Asynchronously attach PVs to Workspaces

l0rd commented 5 years ago

Is your enhancement related to a problem?

No matter how fast we get to bootstrap a Che workspace, no matter how many external resources we are able to pre-pull (images, extensions, examples source code), we will always need to wait 20+s for a PV to be attached and mounted on the workspace pod.

Describe the solution you'd like

New Workspace lifecycle:

Workspaces Startup phase
- Pods (workspace and data sync) are started in parallel
Startup data sync phase:
- Data flow goes from the persistent volume (rsync server) to the ephemeral volume (rsync client)
- Containers in the Workspace Pod are started but are not allowed to write in the ephemeral volume
Normal workspace usage phase
- Containers in the Workspace Pod have full R/W access to the persistent volume
- Data flow goes from rsync client to rsync server
Workspace Shutdown phase
- Containers in the Workspace Pod are stopped and data are flushed to the ephemeral volume
Shutdown data sync phase
- Data are transferred from the ephemeral volume to the persistent volume
- Pods are destroyed

Workspace components in Read-only mode

In the "Startup data sync phase" the user will already be able to use the editor and plugins but those should behave in a read-only mode until all the data has been synced to the ephemeral volume. That means that Che editors (for example theia) should be able to work on read only mode (initially this can be done by showing a progress bar that shows the data sync and not allowing the user to access theia).

rsync protocol

Rsync is mentioned as the remotes files synchronisation protocol but that’s just an example. If there is a better alternative, let's use it.

Ideas to improve performances (even more)

The rsync server pod could be "always up" and its lifecycle and the workspace lifecycle would be distinct.
The rsync server pod could serve every user workspace
When a workspace is created for the first time the Startup data sync phase can be skipped

Florent's edit:

Tasks

amisevsk commented 5 years ago

This also would help in solving issues with e.g.

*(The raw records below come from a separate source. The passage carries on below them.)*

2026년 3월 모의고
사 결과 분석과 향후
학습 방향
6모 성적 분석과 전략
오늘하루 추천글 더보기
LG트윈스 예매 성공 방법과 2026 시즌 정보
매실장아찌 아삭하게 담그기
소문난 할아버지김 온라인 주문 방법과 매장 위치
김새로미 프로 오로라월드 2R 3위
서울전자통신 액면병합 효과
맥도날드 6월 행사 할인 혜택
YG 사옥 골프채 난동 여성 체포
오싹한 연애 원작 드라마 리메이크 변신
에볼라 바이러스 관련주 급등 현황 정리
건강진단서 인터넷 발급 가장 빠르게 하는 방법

Gluster being too slow for some operations (npm install).

l0rd commented 4 years ago

Another option mentioned by @gorkem is to leverage ephemeral containers introduced in 1.16. That would allow to avoid using rsync.

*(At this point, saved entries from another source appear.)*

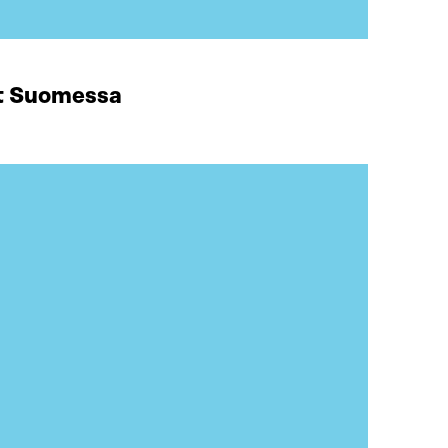
at Suomessa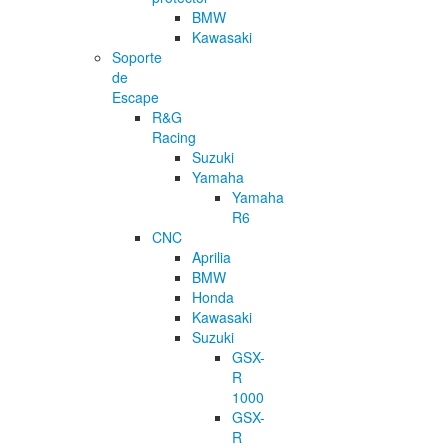
BMW
Kawasaki
Soporte
de
Escape
R&G
Racing
Suzuki
Yamaha
Yamaha
R6
CNC
Aprilia
BMW
Honda
Kawasaki
Suzuki
GSX-
R
1000
GSX-
R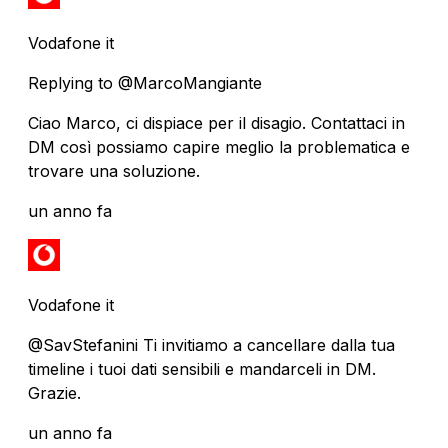
Vodafone it
Replying to @MarcoMangiante
Ciao Marco, ci dispiace per il disagio. Contattaci in
DM così possiamo capire meglio la problematica e
trovare una soluzione.
un anno fa
Vodafone it
@SavStefanini Ti invitiamo a cancellare dalla tua
timeline i tuoi dati sensibili e mandarceli in DM.
Grazie.
un anno fa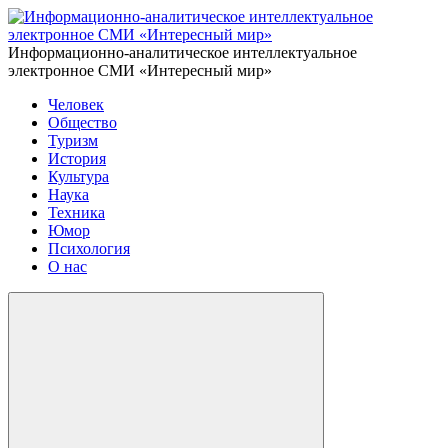
Информационно-аналитическое интеллектуальное
электронное СМИ «Интересный мир»
Человек
Общество
Туризм
История
Культура
Наука
Техника
Юмор
Психология
О нас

benoitf commented 4 years ago

Hello,

here are some notes:

about data sync pod:

The service needs to be almost always on to be sure that we don't move the slow down to start a workspace to start this data sync pod.
- based on some discussion, it may be a per user pod so the projects data are kept on the user namespace.
- based on another discussion, it may allow to spawn need pod elsewhere that are requiring for example only read-access to the /projects folder and it could be client of the data sync pod as well.

optimization

as it may require a cost to have this service always on:
- idling after some hours
- it can be started as soon as for example the user connects to the dashboard

One the goal is to be able to start the workspace as fast as possible. For that it means that we create a new workspace (no previous state):

data-sync-pod service should reply as soon as possible that there are no existing data for this given workspace. (even before trying to mount the PVC). By mounting PVC ‘asynchronously’, it means that the workspace can boot quickly, projects can be cloned and persistence of the workspace will be done later, when the PVC is up. (IDE will notify like with a status bar that it starts with ephemeral storage and then backup/persistency is there)

If there is previous data, IDE needs to wait to have project restored before displaying full layout.

Storage synchronization:

Prefer zip/tgz unpack over cp/rsync for workspace boot (like 5s to unpack a 300MB tgz file) vs 1mn30 to copy/sync files
Issue of zip/tgz: will increase the size of PVC (need to have it both unpacked and packed archive). On che.openshift.io it seems it's easier to get other PVC with 1gb than increasing the PVC size ?
have a way to exclude or not node_modules folder (or other folders) so zip/tgz file could be reduced but it implies that we download again the dependencies when workspace is restored so it may take time as well...

optimization: it could cleanup 'unpacked' folder and only keep zip files if files were not used since a lot of time.

theia enhancements :

Wait that we have ‘ready’ event before booting extensions/plug-ins and displaying UI of the IDE (should be inside the IDE but with minimalist state and display status update)
- On a fresh workspace start, if persistent volume is not yet mounted, IDE is still importing the sources but notify the user that it’s not yet persisted.
- When event ‘sync finished’ is thrown, notify the user that now the persistent mode is enabled.

Another optimization: For now, import/clone of source code is performed when we're entering into the IDE. (it's useful if some 'private' repository is accessed as we may need the github token and have oAuth, etc) but in the case of a public repository, if the project is cloned as soon as possible, it means that we could enter into Theia by having already the project cloned previously or in parallel. So it might speed up again the process. --> needs another Epic just for this specific item.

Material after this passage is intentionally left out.